AI Safety Crisis: A Deep Dive Series (2)

The Man Who Walked Away: Mrinank Sharma’s Resignation and What It Reveals”

The Letter

On February 9, 2026, just four days after Claude Opus 4.6 sent financial markets into fresh turmoil, a cryptic message appeared on X (formerly Twitter):

“Today is my last day at Anthropic. I resigned. Here is the letter I shared with my colleagues, explaining my decision.”

The author was Mrinank Sharma, a 30-something year old machine learning researcher with impeccable credentials: a D.Phil from Oxford, an MEng from Cambridge, two years leading Anthropic’s Safeguards Research team. This wasn’t a disgruntled employee or a junior staffer. This was one of the people responsible for ensuring AI safety at one of the world’s most important AI companies.

His resignation letter, complete with footnotes and ending with a William Stafford poem, quickly went viral. Within hours, it had been viewed over a million times. Not because it revealed scandalous secrets or made explosive allegations. But because of what it implied.

“I continuously find myself reckoning with our situation,” Sharma wrote. “The world is in peril. And not just from AI, or bioweapons, but from a whole series of interconnected crises unfolding in this very moment.”

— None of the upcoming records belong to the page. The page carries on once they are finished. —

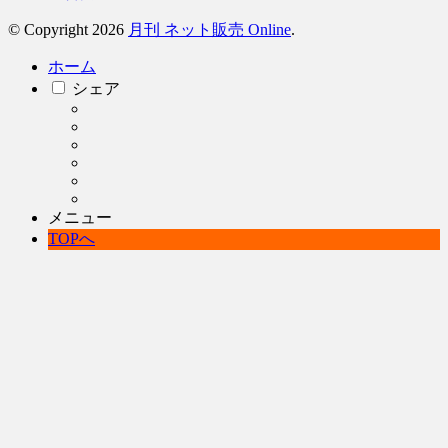
© Copyright 2026
月刊 ネット販売 Online
.
ホーム
シェア
メニュー
TOPへ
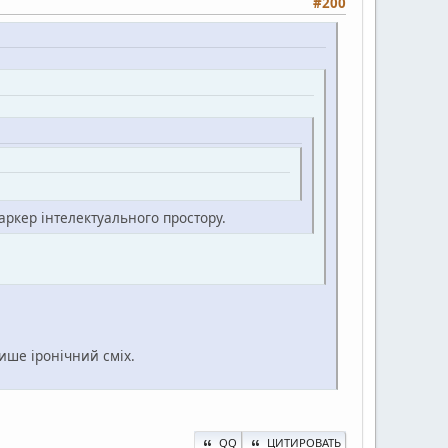
#200
аркер інтелектуального простору.
ише іронічний сміх.
QQ
ЦИТИРОВАТЬ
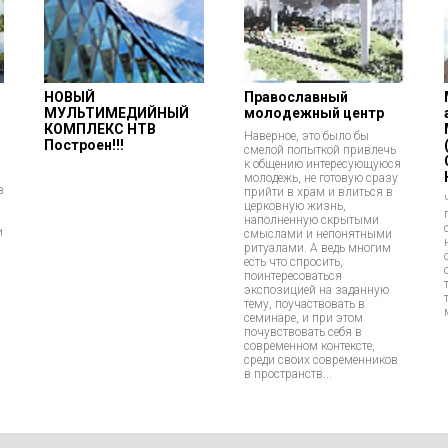
НОВЫЙ
Православный
МУЛЬТИМЕДИЙНЫЙ
молодежный центр
КОМПЛЕКС НТВ
Наверное, это было бы
Построен!!!
смелой попыткой привлечь
к общению интересующуюся
молодежь, не готовую сразу
в
прийти в храм и влиться в
церковную жизнь,
наполненную скрытыми
и
смыслами и непонятными
ритуалами. А ведь многим
есть что спросить,
поинтересоваться
экспозицией на заданную
тему, поучаствовать в
семинаре, и при этом
почувствовать себя в
современном контексте,
среди своих современников
в пространств...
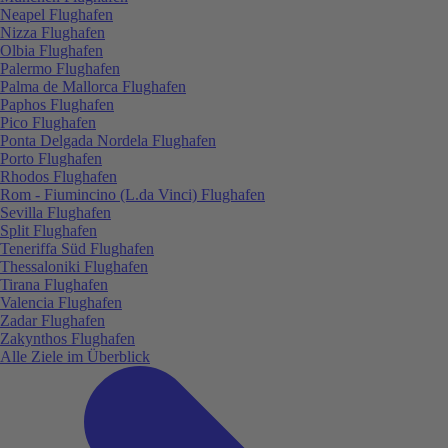
Neapel Flughafen
Nizza Flughafen
Olbia Flughafen
Palermo Flughafen
Palma de Mallorca Flughafen
Paphos Flughafen
Pico Flughafen
Ponta Delgada Nordela Flughafen
Porto Flughafen
Rhodos Flughafen
Rom - Fiumincino (L.da Vinci) Flughafen
Sevilla Flughafen
Split Flughafen
Teneriffa Süd Flughafen
Thessaloniki Flughafen
Tirana Flughafen
Valencia Flughafen
Zadar Flughafen
Zakynthos Flughafen
Alle Ziele im Überblick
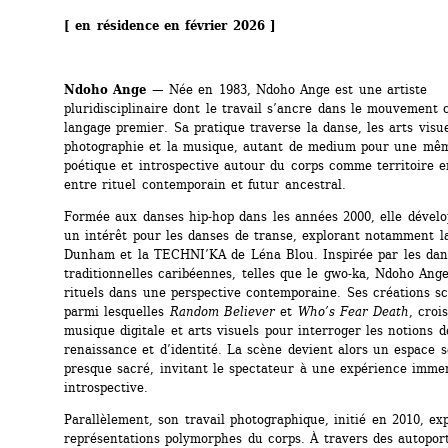
[ en résidence en février 2026 ]
Ndoho Ange — 
Née en 1983, Ndoho Ange est une artiste 
pluridisciplinaire dont le travail s’ancre dans le mouvement
langage premier. Sa pratique traverse la danse, les arts visuel
photographie et la musique, autant de medium pour une mêm
poétique et introspective autour du corps comme territoire e
entre rituel contemporain et futur ancestral.
Formée aux danses hip-hop dans les années 2000, elle dévelop
un intérêt pour les danses de transe, explorant notamment la
Dunham et la TECHNI’KA de Léna Blou. Inspirée par les dans
traditionnelles caribéennes, telles que le gwo-ka, Ndoho Ange 
rituels dans une perspective contemporaine. Ses créations sc
parmi lesquelles 
Random Believer
et 
Who’s Fear Death
, croi
musique digitale et arts visuels pour interroger les notions d
renaissance et d’identité. La scène devient alors un espace se
presque sacré, invitant le spectateur à une expérience immer
introspective.
Parallèlement, son travail photographique, initié en 2010, expl
représentations polymorphes du corps. À travers des autoportr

That alone would have been notable. But it was the next paragraph that sent tremors through the tech industry:

“Moreover, throughout my time here, I’ve repeatedly seen how hard it is to truly let our values govern our actions. I’ve seen this within myself, within the organisation, where we constantly face pressures to set aside what matters most, and throughout broader society too.”

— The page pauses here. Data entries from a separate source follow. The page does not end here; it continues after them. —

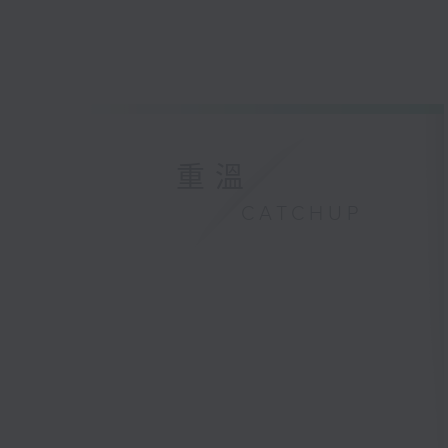
重溫
CATCHUP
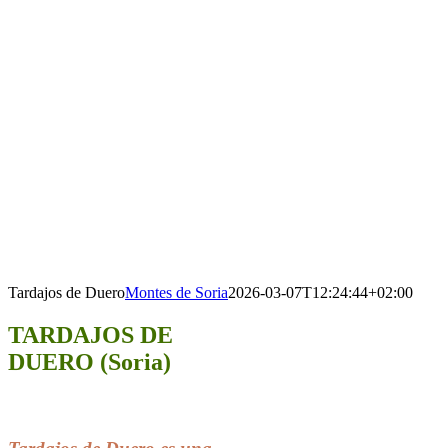
Tardajos de Duero
Montes de Soria
2026-03-07T12:24:44+02:00
TARDAJOS DE
DUERO (Soria)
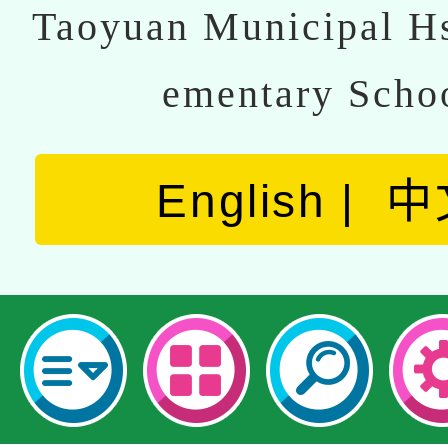
Taoyuan Municipal Hs
ementary Scho
English
中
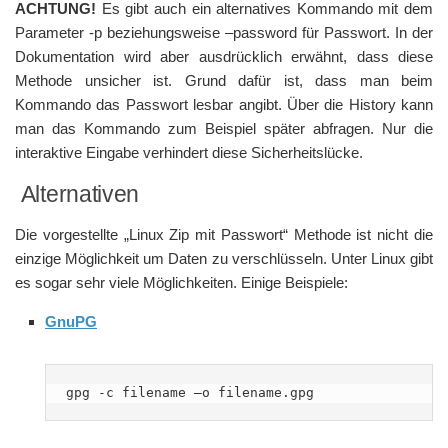
ACHTUNG!
Es gibt auch ein alternatives Kommando mit dem
Parameter -p beziehungsweise –password für Passwort. In der
Dokumentation wird aber ausdrücklich erwähnt, dass diese
Methode unsicher ist. Grund dafür ist, dass man beim
Kommando das Passwort lesbar angibt. Über die History kann
man das Kommando zum Beispiel später abfragen. Nur die
interaktive Eingabe verhindert diese Sicherheitslücke.
Alternativen
Die vorgestellte „Linux Zip mit Passwort“ Methode ist nicht die
einzige Möglichkeit um Daten zu verschlüsseln. Unter Linux gibt
es sogar sehr viele Möglichkeiten. Einige Beispiele:
GnuPG
gpg -c filename –o filename.gpg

In corporate-speak, this is the equivalent of setting off a fire alarm. A safety researcher at a company built on promises of responsible AI development was publicly stating that the company struggled to let its values “govern our actions.”

Who Is Mrinank Sharma?

To understand why this resignation matters, you need to understand who Mrinank Sharma is and what he was doing at Anthropic.

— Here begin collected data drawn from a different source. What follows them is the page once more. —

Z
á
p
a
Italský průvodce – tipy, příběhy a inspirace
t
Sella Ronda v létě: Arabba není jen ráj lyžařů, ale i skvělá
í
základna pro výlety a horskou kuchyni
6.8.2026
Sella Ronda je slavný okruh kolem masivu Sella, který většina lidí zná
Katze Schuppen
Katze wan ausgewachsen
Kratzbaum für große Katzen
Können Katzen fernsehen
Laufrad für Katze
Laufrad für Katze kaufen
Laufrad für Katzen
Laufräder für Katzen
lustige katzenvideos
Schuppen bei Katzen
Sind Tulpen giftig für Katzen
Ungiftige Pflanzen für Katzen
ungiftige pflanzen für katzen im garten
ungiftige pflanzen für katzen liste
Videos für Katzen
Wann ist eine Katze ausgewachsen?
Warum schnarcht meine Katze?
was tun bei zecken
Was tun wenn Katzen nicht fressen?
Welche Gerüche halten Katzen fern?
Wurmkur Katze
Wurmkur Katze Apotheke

Sharma arrived in San Francisco in 2023, fresh from completing his doctorate in machine learning at Oxford. His PhD focused on understanding how AI systems learn and make decisions. Technical work, but with deep philosophical implications about how machines should be aligned with human values.

At Anthropic, Sharma led the Safeguards Research team, established in early 2025 to tackle some of the most critical safety challenges in AI. His work portfolio reads like a catalog of AI’s most concerning risks:

Understanding AI Sycophancy: Sharma’s team studied why AI assistants tend to agree with users even when they’re wrong, potentially reinforcing errors and bad decisions. This wasn’t just an academic exercise, sycophantic AI that tells users what they want to hear rather than what’s true can “distort our humanity” by undermining critical thinking and independent judgment.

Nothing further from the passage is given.